§ **TASK INSTRUCTIONS**:
When you restate the data, keep every word as it is and drop the images.

§ **SOURCE INFORMATION**:
··········
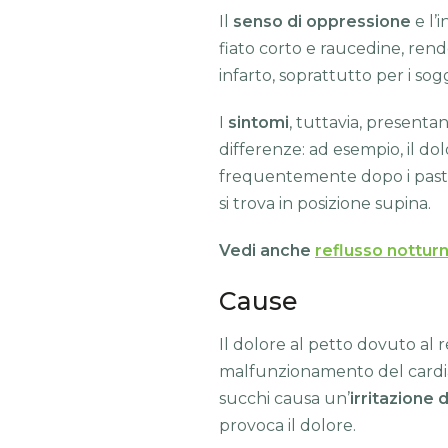
Il
senso di oppressione
e l’
fiato corto e raucedine, rend
infarto, soprattutto per i sogg
I
sintomi
, tuttavia, presenta
differenze: ad esempio, il dol
frequentemente dopo i past
si trova in posizione supina.
Vedi anche
reflusso nottur
Cause
Il dolore al petto dovuto al r
malfunzionamento del cardias p
succhi causa un’
irritazione
provoca il dolore.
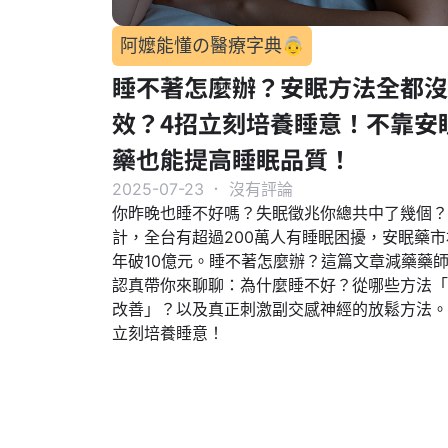
阿嬤能懂の醫療字典👵
睡不著怎麼辦？安眠方法全都沒
效？4招立刻培養睡意！不靠安
藥也能提高睡眠品質！
2025-07-23
．
沒有評論
你昨晚也睡不好嗎？失眠徵兆你總共中了幾個？
計，全台有超過200萬人有睡眠困擾，安眠藥市
年破10億元。睡不著怎麼辦？這篇文章減藥藥
認真帶你來聊聊：為什麼睡不好？從哪些方法「
改善」？以及真正刺激副交感神經的放鬆方法。
立刻培養睡意！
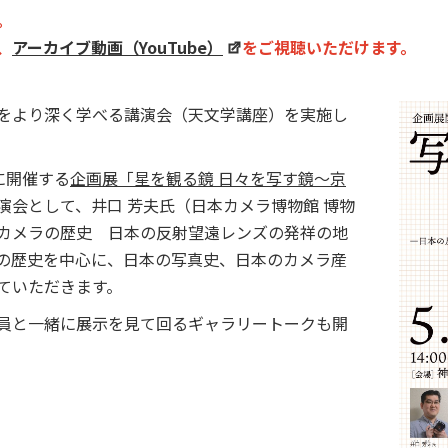
。
、
アーカイブ動画（YouTube）
をご視聴いただけます。
をより深く学べる講演会（天文学講座）を実施し
）に開催する
企画展「星を観る鏡 日々を写す鏡～京
演会として、井口 芳夫氏（日本カメラ博物館 博物
カメラの歴史 日本の反射望遠レンズの発祥の地
の歴史を中心に、日本の写真史、日本のカメラ産
ていただきます。
員と一緒に展示を見て回るギャラリートークも開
··········
§ **RESPONSE TO THE EXERCISE**:
Il
senso di oppressione
e l’
fiato corto e raucedine, rend
infarto, soprattutto per i sogg
I
sintomi
, tuttavia, presenta
differenze: ad esempio, il dol
frequentemente dopo i past
si trova in posizione supina.
Vedi anche
reflusso nottur
Cause
Il dolore al petto dovuto al r
malfunzionamento del cardias p
succhi causa un’
irritazione
provoca il dolore.
阿嬤能懂の醫療字典👵
睡不著怎麼辦？安眠方法全都沒
效？4招立刻培養睡意！不靠安
藥也能提高睡眠品質！
2025-07-23
．
沒有評論
你昨晚也睡不好嗎？失眠徵兆你總共中了幾個？
計，全台有超過200萬人有睡眠困擾，安眠藥市
年破10億元。睡不著怎麼辦？這篇文章減藥藥
認真帶你來聊聊：為什麼睡不好？從哪些方法「
改善」？以及真正刺激副交感神經的放鬆方法。
立刻培養睡意！
。
、
アーカイブ動画（YouTube）
をご視聴いただけます。
をより深く学べる講演会（天文学講座）を実施し
）に開催する
企画展「星を観る鏡 日々を写す鏡～京
演会として、井口 芳夫氏（日本カメラ博物館 博物
カメラの歴史 日本の反射望遠レンズの発祥の地
の歴史を中心に、日本の写真史、日本のカメラ産
ていただきます。
員と一緒に展示を見て回るギャラリートークも開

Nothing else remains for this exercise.